Türkiye’nin önde gelen restoran zincirlerinden Günaydın Et Restaurant zincirinin sahibi Cüneyt Asan. Et yemiyorken kasapta çırak olmaya karar veren ve çırak olarak başladığı iş hayatında bugün bir restoran zincirinin sahibi. 40’dan fazla şubede 2 bin 500 kişiye istihdam sağlayan Cüneyt Asan’ı özel yönleriyle de tanıma ve Afyonkarahisar mutfağı hakkında merak edilenleri sorma fırsatı yakaladığımız bir sohbet gerçekleştirdik.
Kasaplıkta Çığır Açan; ETİN KRALI CÜNEYT ASAN
Sayın Cüneyt ASAN, bize kendinizden, çocukluğunuz, gençliğiniz ve kasaplık ile tanıştığınız yılardan bahseder misiniz?
1959 yılında Erzincan’da doğdum. Annem, 10 çocuk dünyaya getirdi, 5 çocuğu hayatta kaldı. Babam kalan çocuklarının okumasını istediği için hep birlikte 1962’de İstanbul’a göç ettiler. İstanbul’da Bostancı Lunaparkın üstündeki Civciv Mahallesi olarak adlandırılan yerde bir gecekonduya yerleştiler. Babam, bir süre sonra apartman görevlisi olarak işe başladı. Kişilikli, dürüst, sağlam bir adamdı.

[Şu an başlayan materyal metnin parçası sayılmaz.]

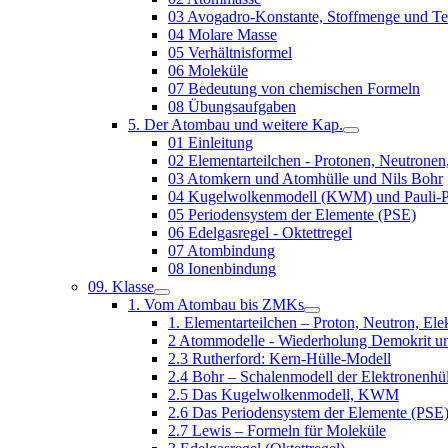
03 Avogadro-Konstante, Stoffmenge und Te
04 Molare Masse
05 Verhältnisformel
06 Moleküle
07 Bedeutung von chemischen Formeln
08 Übungsaufgaben
5. Der Atombau und weitere Kap.
01 Einleitung
02 Elementarteilchen - Protonen, Neutronen
03 Atomkern und Atomhülle und Nils Bohr
04 Kugelwolkenmodell (KWM) und Pauli-P
05 Periodensystem der Elemente (PSE)
06 Edelgasregel - Oktettregel
07 Atombindung
08 Ionenbindung
09. Klasse
1. Vom Atombau bis ZMKs
1. Elementarteilchen – Proton, Neutron, Ele
2 Atommodelle - Wiederholung Demokrit u
2.3 Rutherford: Kern-Hülle-Modell
2.4 Bohr – Schalenmodell der Elektronenhül
2.5 Das Kugelwolkenmodell, KWM
2.6 Das Periodensystem der Elemente (PSE
2.7 Lewis – Formeln für Moleküle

Okulda her ihtiyacım, yapılan yardımlarla karşılanıyordu. İlkokul öğretmenimden çok sevgi görmüştüm. Bir gün öğretmenim bana yardımcı olmak amacı ile sınıf arkadaşım Gülcan’ı çağırdı. Gülcan maddi durumu iyi bir ailenin kızıydı. Ona, Cüneyt’i eve götürmesini ve annesinin önlük dikmesini söyledi. O an bir kırılma noktasıydı. O akşam eve gittiğimde artık okula devam etmek istemediğimi söylesem de de babam buna asla izin vermedi. O zaman kararımı vermiştim.

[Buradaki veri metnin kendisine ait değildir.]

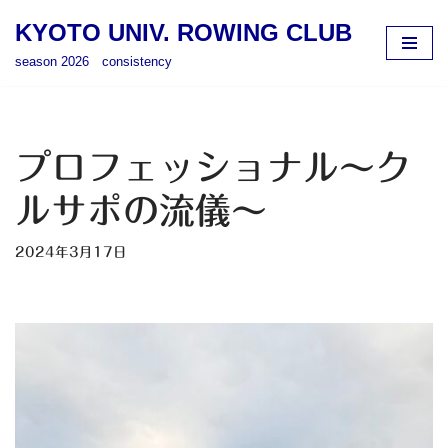
KYOTO UNIV. ROWING CLUB
コ
season 2026 consistency
ン
テ
ン
ツ
プロフェッショナル～ク
へ
ス
ルサポの流儀～
キ
ッ
2024年3月17日
プ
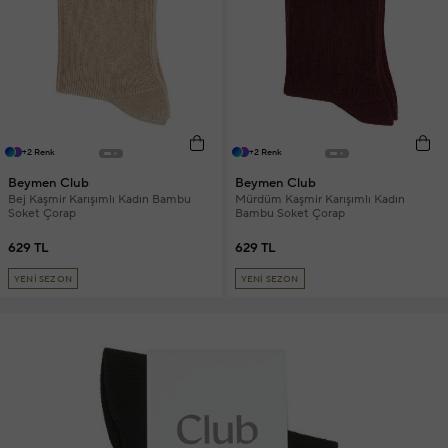
+2 Renk
+2 Renk
Beymen Club
Beymen Club
Bej Kaşmir Karışımlı Kadın Bambu
Mürdüm Kaşmir Karışımlı Kadın
Soket Çorap
Bambu Soket Çorap
629 TL
629 TL
YENİ SEZON
YENİ SEZON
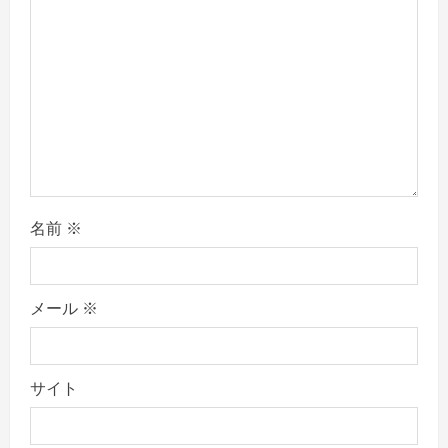
i
o
n
名前
※
メール
※
サイト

Ertesi gün okul saati bittikten sonra elimde çanta niyetine taşıdığı torba ile Bostancı Kasaplar çarşısına girdim. İçeri adımımı attığım Bahar Kasap’ta ilk işime başladım. Patronum bana bir önlük verdi ve o gün kasap oldum. Çay, kahve yaptım, ortalığı temizledim. Gelen müşterilerin poşetlerini taşıdım ve az miktarda olsa harçlık toplamaya başladım. Böylelikle para ile tanışmış oldum. Cebimde ilk kez para ile okula gittim. İki arkadaşıma kola ısmarladım.
O yıllarda kasaplığı nasıl görüyordunuz? Ben olsaydım farklı yapardım dediğiniz neler oldu? Mesleğe, sektöre neler kattınız?
Kasaplığı da kasapları da ben değiştirdim. Çırak olarak başladığım kasap dükkanında pek çok şeyi değiştirmeyi başardım. Çünkü benim bu işe bakış açım farklıydı. İnsanlar hayvana “hayvan” derken benin yüklediğim değer ve kutsallıkla “canlı” demeyi daha uygun görüyordum ve canlı olarak dillendirirdim. Bu bile başlı başına büyük bir değişim. Sonra çırak olarak başladığım dükkânın ismini “biz niye herkes gibi olalım düşüncesiyle” Bahar Kasap ismini “Günaydın Kasap” olarak değiştirdim. Tabi ustamın işe olan aşkımı gördüğü için buna izin verdi.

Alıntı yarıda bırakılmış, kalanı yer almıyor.